I think this warning may be a false positive because, despite the 32U being a uint8_t

32U is not a uint8_t on any platform. With integer literals the smallest type you can express is a int/unsigned int. According to cppreference nnnnU can be a unsigned int, unsigned long int, or unsigned long long int. It does pick the first type that the literal can be stored in so 32U is a unsigned int.

So if you want to guarantee that 32U is the same type as uint32_t then you need the cast on the right hand side.

Answer 3

32U is of type unsigned, which is potentially a distinct type from uint32_t. Contrary to your statement, it is never of type uint8_t

A unsigned is only guaranteed to be able to represent the values in the range 0 to 65535, although it is permitted to support a larger range.
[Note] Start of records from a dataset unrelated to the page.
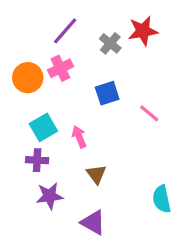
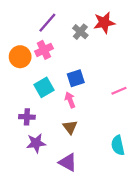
blue square: (107, 93) -> (76, 78), moved
pink line: (149, 113) -> (119, 91), moved, turned -63
cyan square: (43, 127) -> (44, 87), moved
pink arrow: (79, 137) -> (70, 100), moved

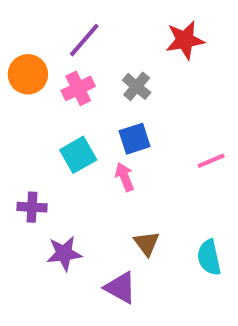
gray cross: (80, 32) -> (137, 86), moved
orange circle: (20, 57) -> (28, 74), moved
purple cross: (27, 117) -> (32, 207), moved
brown triangle: (70, 127) -> (147, 243), moved

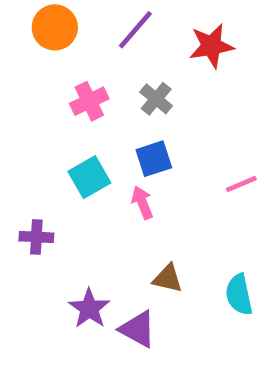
purple line: (84, 40) -> (135, 30), moved
orange circle: (28, 74) -> (55, 27), moved
brown triangle: (147, 243) -> (168, 278), turned -40
purple star: (64, 253) -> (89, 308), moved, turned -30

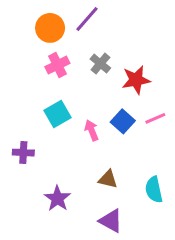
orange circle: (55, 27) -> (50, 28), moved
red star: (211, 46) -> (136, 80), moved
blue square: (154, 159) -> (123, 121), moved, turned -30
purple triangle: (138, 329) -> (111, 221), moved

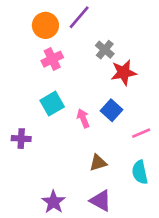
gray cross: (100, 64) -> (105, 50), moved
pink line: (155, 118) -> (141, 133), moved
brown triangle: (108, 179) -> (98, 163), turned -30
purple star: (57, 199) -> (54, 202), moved

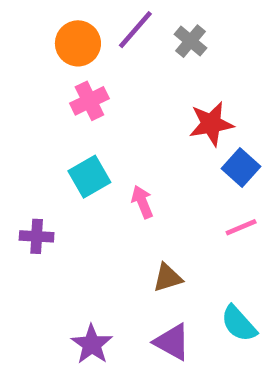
gray cross: (105, 50) -> (191, 41), moved
blue square: (111, 110) -> (241, 167), moved
cyan semicircle: (140, 172) -> (239, 324), moved, turned -30

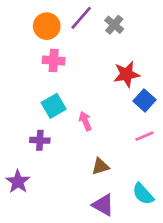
pink cross: (89, 101) -> (54, 60), turned 30
purple cross: (37, 236) -> (40, 140), moved
purple star: (92, 344) -> (18, 182), moved

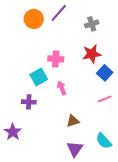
gray cross: (114, 25) -> (92, 24), moved, turned 32
pink cross: (54, 60) -> (56, 59), moved
purple triangle: (103, 205) -> (75, 149), turned 36

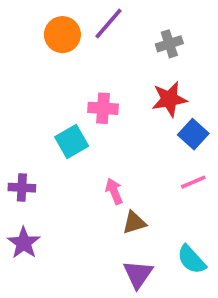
pink arrow: (62, 88) -> (114, 191), moved
purple cross: (29, 102) -> (22, 188), moved

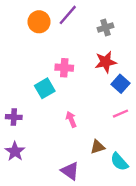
brown triangle: (134, 223) -> (98, 147), moved
purple triangle: (138, 274) -> (70, 171), moved, turned -30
What it actually can represent is implementation-defined. However, it cannot be a uint8_t, since a uint8_t cannot represent the range required of an unsigned.

This means, practically, three possibilities are that unsigned may be a 16-bit type, a 32-bit type, or even a 64-bit type - and these are, respectively, smaller, the same size, or larger than a uint32_t.

The result of the expression arg % 32U may therefore be of type uint32_t (if unsigned is 16-bit), uint32_t (if unsigned and uint32_t are both the same 32-bit type), or unsigned (if unsigned is a 64-bit type). In the last case, a conversion from unsigned to uint32_t is required to initialise u32a.

Your static analyser is warning you of this potential variation of behaviours between systems.

So, no, it is not a false positive.